So, you toss a hundred coins, or let a hundred cars go through the lights. In neither case will those hundred have any effect on the results for the next hundred. Each individual event has the same probability as the one before it and the one after it.

If, as you assert, the probability changes because of the number of cars that turn right in any given interval, then surely it also changes when you're not looking. What if you count two hundred cars, go to lunch for an hour, and then come back? Did it change while you were gone? Is it how it was when you left? Or has it gone back to how it was when you started? And how did the cars "know" you were counting them?

To summarise, a series of random fixed-probability independent events will, with a sufficient sample, produce similar aggregate results regardless of where you start in the sequence, how long the sequence is, and even whether you count every event, every other event, every fifty events, or even events picked at random.

<<Each individual event has the same probability as the one before it and the one after it.>>

i am not disputing that.

my assertion is that no matter which way the car turns, the initial prognosis will be in error to some degree (even if the degree is infitismal, like a one millionth of a percent) because the probability is based on statistics, not physical properties.

let me put it this way:

you have an infinite number of balls in a bag, some might be white and some might be black, and none are any other colour. you want to predict what percentage of them are black. you aren't given any other data. you take one out, and it's black. your guess is 100% of them are black. you pull another one out and its white. now your guess is that 50% of them are black. next is a white one. your guess goes down to 33%. and so on...

Kenny
August 23rd, 2005

I understand that, but in this specific hypothetical instance we are told that the statistical study has already been done, and that the probability has stabilised at 1/3...

You're looking at a binomial probability distribution where each outcome can be true or false (the car turns left or right, a coin is heads or tails - with a vanishing small possibility it's sides or the driver is so incompetent he leaves the road :).
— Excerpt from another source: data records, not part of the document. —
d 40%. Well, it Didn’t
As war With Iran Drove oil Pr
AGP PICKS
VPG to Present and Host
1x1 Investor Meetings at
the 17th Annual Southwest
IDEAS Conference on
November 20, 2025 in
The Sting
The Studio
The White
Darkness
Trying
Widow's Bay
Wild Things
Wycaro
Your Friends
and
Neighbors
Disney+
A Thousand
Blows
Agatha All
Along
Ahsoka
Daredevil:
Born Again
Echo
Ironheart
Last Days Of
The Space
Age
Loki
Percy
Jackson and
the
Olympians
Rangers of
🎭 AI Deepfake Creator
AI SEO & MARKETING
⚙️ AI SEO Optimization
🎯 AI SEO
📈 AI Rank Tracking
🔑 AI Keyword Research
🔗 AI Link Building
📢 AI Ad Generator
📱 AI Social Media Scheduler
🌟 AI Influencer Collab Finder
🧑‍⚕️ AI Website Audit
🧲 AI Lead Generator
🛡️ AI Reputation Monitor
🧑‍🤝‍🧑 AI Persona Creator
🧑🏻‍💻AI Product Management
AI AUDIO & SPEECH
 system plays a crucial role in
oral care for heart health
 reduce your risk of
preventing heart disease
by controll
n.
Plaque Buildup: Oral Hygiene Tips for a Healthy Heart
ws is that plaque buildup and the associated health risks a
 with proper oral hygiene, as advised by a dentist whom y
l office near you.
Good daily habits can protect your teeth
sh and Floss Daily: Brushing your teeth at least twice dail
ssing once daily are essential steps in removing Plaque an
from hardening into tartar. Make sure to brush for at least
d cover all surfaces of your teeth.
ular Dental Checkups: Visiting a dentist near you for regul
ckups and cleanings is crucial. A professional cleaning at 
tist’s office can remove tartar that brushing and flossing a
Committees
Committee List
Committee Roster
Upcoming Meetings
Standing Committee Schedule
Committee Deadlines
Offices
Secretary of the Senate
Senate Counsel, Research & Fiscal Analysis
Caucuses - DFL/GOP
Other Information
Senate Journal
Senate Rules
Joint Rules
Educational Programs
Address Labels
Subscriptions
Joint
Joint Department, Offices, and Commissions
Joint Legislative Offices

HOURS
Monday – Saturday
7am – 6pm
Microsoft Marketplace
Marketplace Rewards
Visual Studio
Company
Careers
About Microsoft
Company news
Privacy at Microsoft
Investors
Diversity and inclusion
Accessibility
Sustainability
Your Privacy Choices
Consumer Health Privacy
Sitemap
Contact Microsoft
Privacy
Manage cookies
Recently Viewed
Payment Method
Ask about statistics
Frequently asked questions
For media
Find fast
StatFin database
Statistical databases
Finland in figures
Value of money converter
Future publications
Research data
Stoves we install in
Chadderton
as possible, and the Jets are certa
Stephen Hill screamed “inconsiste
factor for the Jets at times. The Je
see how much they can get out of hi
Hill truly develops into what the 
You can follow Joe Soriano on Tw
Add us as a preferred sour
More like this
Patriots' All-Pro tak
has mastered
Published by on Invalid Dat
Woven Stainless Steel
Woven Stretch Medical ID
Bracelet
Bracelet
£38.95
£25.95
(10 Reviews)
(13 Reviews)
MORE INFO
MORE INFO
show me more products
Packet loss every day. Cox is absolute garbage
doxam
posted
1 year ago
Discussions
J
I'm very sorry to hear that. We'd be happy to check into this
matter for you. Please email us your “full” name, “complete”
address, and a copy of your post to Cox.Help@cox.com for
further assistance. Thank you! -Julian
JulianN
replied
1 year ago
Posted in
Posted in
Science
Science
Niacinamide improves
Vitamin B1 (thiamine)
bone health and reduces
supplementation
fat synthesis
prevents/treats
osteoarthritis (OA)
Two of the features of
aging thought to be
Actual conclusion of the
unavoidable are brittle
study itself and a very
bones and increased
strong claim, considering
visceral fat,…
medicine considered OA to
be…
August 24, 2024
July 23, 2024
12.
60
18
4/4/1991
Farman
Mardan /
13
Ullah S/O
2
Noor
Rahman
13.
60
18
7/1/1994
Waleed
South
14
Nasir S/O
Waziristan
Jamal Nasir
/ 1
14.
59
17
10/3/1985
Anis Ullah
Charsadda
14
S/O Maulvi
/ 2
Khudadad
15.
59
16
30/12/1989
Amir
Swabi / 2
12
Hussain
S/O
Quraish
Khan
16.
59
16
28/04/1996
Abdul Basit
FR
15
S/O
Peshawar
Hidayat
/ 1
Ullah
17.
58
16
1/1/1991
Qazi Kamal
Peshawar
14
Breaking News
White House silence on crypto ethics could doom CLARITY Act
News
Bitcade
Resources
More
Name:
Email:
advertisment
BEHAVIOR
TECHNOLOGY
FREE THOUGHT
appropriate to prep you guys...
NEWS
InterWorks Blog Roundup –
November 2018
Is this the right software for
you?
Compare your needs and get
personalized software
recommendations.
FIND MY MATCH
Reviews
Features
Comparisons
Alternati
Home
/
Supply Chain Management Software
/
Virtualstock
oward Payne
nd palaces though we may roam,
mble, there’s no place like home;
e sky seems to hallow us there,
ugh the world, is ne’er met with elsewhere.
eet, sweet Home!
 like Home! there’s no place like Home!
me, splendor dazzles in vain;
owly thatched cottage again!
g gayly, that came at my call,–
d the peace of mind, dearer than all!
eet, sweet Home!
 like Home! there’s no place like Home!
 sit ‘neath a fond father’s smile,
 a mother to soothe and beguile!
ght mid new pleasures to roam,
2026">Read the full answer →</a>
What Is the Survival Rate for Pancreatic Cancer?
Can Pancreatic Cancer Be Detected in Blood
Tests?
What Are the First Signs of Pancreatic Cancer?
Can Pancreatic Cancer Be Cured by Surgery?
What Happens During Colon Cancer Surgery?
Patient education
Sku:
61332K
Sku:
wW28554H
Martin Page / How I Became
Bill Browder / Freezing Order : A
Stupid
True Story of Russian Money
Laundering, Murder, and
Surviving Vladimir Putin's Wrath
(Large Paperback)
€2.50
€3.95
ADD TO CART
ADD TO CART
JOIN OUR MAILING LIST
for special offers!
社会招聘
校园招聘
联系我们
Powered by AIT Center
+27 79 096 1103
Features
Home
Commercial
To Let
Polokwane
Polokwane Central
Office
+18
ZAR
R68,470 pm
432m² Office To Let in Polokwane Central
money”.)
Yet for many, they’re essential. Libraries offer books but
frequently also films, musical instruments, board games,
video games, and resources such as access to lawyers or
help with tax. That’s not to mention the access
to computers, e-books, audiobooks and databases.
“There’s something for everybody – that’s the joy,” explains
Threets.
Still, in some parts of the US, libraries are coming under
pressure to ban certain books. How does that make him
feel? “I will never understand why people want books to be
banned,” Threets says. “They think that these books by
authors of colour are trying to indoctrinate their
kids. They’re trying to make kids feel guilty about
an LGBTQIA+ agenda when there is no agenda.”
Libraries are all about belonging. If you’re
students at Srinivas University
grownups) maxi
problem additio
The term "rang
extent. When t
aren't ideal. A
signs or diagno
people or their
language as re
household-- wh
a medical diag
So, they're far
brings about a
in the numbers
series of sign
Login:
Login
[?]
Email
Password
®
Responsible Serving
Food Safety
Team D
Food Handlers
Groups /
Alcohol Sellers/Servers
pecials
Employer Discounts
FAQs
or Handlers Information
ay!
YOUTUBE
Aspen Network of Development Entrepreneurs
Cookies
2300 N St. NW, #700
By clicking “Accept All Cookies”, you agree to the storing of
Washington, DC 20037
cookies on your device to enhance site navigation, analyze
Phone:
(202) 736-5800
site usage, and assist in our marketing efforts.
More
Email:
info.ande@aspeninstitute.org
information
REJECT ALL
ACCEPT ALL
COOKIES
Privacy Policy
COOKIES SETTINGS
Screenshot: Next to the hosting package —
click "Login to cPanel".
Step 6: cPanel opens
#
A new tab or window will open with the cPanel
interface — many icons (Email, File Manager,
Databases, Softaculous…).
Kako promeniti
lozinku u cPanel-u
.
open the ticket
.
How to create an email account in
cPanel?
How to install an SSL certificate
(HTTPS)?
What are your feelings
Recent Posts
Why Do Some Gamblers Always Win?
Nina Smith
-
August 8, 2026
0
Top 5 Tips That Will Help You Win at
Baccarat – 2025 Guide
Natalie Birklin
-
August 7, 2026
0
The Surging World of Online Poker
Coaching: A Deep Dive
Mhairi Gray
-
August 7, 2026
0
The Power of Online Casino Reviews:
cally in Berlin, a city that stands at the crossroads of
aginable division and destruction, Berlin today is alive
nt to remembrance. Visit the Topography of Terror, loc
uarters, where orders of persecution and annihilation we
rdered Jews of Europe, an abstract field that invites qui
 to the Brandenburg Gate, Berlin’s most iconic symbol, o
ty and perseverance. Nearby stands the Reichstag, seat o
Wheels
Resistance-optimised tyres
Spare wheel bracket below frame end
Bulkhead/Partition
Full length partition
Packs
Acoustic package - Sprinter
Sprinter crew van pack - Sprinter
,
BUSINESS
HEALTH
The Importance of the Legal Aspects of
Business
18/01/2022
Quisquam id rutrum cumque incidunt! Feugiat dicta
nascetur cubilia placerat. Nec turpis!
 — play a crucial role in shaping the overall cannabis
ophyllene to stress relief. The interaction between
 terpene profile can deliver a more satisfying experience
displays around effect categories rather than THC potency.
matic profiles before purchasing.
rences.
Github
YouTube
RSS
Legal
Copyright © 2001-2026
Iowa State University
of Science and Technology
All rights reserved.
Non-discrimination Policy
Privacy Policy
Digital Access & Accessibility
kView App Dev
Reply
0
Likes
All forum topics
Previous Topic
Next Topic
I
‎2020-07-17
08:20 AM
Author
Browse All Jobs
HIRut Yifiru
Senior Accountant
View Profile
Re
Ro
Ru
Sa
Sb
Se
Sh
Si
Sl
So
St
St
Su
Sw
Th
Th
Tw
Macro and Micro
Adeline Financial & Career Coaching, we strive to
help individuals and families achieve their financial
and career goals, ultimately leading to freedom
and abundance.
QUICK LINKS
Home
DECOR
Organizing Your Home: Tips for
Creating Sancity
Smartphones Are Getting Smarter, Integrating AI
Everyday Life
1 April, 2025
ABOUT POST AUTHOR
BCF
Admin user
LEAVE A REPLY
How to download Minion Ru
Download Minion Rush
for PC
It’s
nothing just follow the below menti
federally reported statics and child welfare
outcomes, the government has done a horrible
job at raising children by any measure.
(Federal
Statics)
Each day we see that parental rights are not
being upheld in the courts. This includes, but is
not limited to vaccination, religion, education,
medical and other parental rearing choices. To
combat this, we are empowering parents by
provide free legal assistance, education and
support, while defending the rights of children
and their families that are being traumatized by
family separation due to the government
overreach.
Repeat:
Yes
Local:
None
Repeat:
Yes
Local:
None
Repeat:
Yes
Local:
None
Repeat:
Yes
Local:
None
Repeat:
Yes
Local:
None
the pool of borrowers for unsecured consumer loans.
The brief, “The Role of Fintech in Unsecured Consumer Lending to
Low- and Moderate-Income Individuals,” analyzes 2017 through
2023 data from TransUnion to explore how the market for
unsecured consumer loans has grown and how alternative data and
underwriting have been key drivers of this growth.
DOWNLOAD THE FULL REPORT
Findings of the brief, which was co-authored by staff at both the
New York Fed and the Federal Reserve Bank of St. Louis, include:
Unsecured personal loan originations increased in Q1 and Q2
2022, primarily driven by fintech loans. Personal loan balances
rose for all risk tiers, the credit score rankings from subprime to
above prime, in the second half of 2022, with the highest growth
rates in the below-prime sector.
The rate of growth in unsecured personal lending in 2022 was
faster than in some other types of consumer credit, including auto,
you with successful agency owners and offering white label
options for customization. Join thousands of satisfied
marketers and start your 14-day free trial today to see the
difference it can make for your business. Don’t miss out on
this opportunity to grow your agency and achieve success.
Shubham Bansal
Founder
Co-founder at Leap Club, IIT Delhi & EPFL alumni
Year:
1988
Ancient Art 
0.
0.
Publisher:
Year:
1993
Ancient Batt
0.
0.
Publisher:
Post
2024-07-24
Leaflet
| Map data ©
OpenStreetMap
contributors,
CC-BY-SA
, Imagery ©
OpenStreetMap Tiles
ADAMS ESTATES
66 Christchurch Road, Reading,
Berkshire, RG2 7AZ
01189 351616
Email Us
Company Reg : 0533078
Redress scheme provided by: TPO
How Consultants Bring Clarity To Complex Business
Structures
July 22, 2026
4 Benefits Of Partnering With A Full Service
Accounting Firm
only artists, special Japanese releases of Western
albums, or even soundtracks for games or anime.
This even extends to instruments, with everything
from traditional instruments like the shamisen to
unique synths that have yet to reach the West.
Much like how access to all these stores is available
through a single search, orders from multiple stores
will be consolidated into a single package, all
Assuming the trials, ie what each car does, are independant, then the probability is given by:

( N!/n!*(N-n)! ) * p^n * (1 - p)^(N-n)

where N is the number of trials, 3 in this case, n the successful outcomes, 1 in this case, and p is the probability, 1/3 in this case. ! is the factorial. So you get

( 3!/1!*(3-1)! ) * 1/3^1 * (1 - 1/3)^(3-1)

which is

( 6/1 * 2 ) * 1/3 * (2/3)^2

or (2/3)^2 = 4/9. Or 12/27 as Chris pointed out. By hand, there are actually 3 outcomes out of 8 that a car turns right

LLL

LLR

LRL

RLL

LRR

RLR

RRL

RRR

If the probability was 1/2, it's easier to visualize the probability, but when it's not, a bit of maths is needed.

el
August 24th, 2005

independEnt, write out 100 times...

el
August 24th, 2005

Tayssir,

'Taking Chances: Winning With Probability' by John Haigh is a good book which comes near to what you looking for. There are lots of practical examples and the author's explanations are pretty descriptive which is good considering that it's a slippery subject.

If you can travel back in time, the pdf version of ‘The Value of all Chances in Games of Fortune’ by Huygens, the first book on probability is available in the following link.

http://www.leidenuniv.nl/fsw/verduin/stathist/huygens/huyg1714p.pdf
Senthilnathan N.S.
August 24th, 2005